At the same time, it doesn't happen every day. Securities-industry sources say unauthorized "journaling" -- which is what Carroll is accused of -- doesn't seem to happen as frequently as, say, the "churning" of accounts with unnecessary trading. Brokers are more likely to "churn 'em and burn 'em" than to journal 'em.

How likely is it that a broker will abuse his or her clients in some way? God only knows. But don't get the idea that the majority of brokers are out there ready to fleece you.

There are about 275,000 stock brokers in America registered through the National Association of Securities Dealers. Last year, the NASD took disciplinary action on 846 of them, barring 158 from the business.

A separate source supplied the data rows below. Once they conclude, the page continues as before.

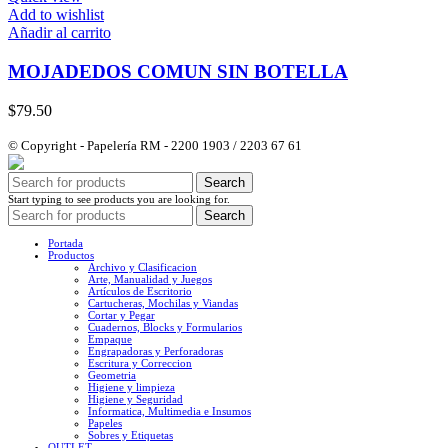
Add to wishlist
Añadir al carrito
MOJADEDOS COMUN SIN BOTELLA
$
79.50
© Copyright - Papelería RM - 2200 1903 / 2203 67 61
Search
Start typing to see products you are looking for.
Search
Portada
Productos
Archivo y Clasificacion
Arte, Manualidad y Juegos
Artículos de Escritorio
Cartucheras, Mochilas y Viandas
Cortar y Pegar
Cuadernos, Blocks y Formularios
Empaque
Engrapadoras y Perforadoras
Escritura y Correccion
Geometria
Higiene y limpieza
Higiene y Seguridad
Informatica, Multimedia e Insumos
Papeles
Sobres y Etiquetas
OUTLET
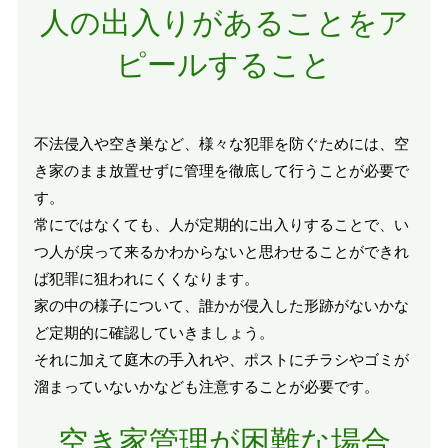
人の出入りがあることをア
ピールすること
不法侵入や空き巣など、様々な犯罪を防ぐためには、空
き家のまま放置せずに管理を徹底して行うことが必要で
す。
常にではなくても、人が定期的に出入りすることで、い
つ人が戻って来るかわからないと思わせることができれ
ば犯罪に狙われにくくなります。
家の中の様子について、誰かが侵入した形跡がないかな
ど定期的に確認していきましょう。
それに加えて庭木の手入れや、ポストにチラシやゴミが
溜まっていないかなども注意することが必要です。
空き家管理が困難な場合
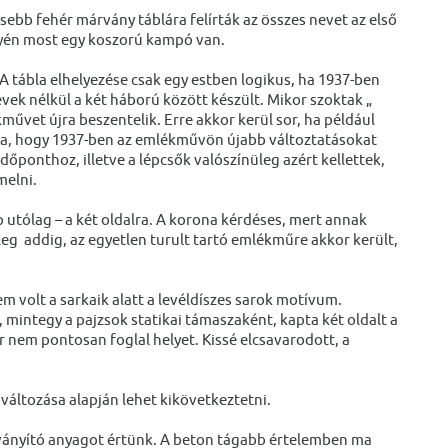
ebb fehér márvány táblára felírták az összes nevet az első
lyén most egy koszorú kampó van.
 tábla elhelyezése csak egy estben logikus, ha 1937-ben
vek nélkül a két háború között készült. Mikor szoktak „
űvet újra beszentelik. Erre akkor kerül sor, ha például
 arra, hogy 1937-ben az emlékművön újabb változtatásokat
időponthoz, illetve a lépcsők valószínüleg azért kellettek,
melni.
p utólag – a két oldalra. A korona kérdéses, mert annak
leg addig, az egyetlen turult tartó emlékműre akkor került,
m volt a sarkaik alatt a levéldíszes sarok motívum.
integy a pajzsok statikai támaszaként, kapta két oldalt a
or nem pontosan foglal helyet. Kissé elcsavarodott, a
 változása alapján lehet kikövetkeztetni.
ványító anyagot értünk. A beton tágabb értelemben ma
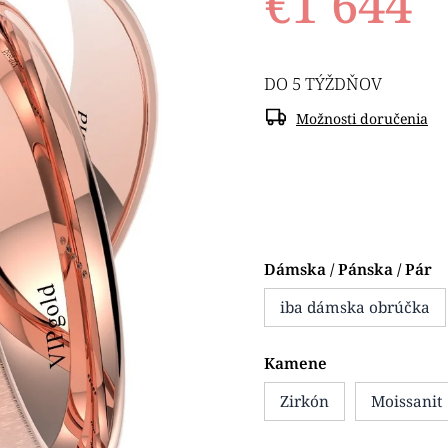
€1 644
DO 5 TÝŽDŇOV
Možnosti doručenia
Dámska / Pánska / Pár
iba dámska obrúčka
Kamene
Zirkón
Moissanit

That, of course, doesn't account for lawsuits or arbitration cases, but the point is clear: Neither the numbers, nor the Porter and Carroll cases, should be used as indictments against stock market investing. Instead, they should merely serve as words of warning.

There will be some cheating in the stock market, just like in any other business. Perhaps you'll encounter some brokers who want to get their hands deep into your back pocket, so don't be naive.

Remember: a broker is a salesman. That's his job. It's your job to decide what you should buy, and from whom you should buy it.

"What you have to beware of is that the dishonest broker is also quite smooth and slick," says Laree Hulshoff, vice president with Shearson Lehman Hutton Inc. of Buffalo. "That's true of dishonest people in medicine and in the law and in banking and in everything else."

So don't just buy from a broker because one calls. Find out a little bit about the broker first. Seek out references -- not just from clients, but from clients' accountants, who actually can analyze what a broker has been doing.

In other words, before you shake hands with your new stock broker, you better know whose hand you're shaking.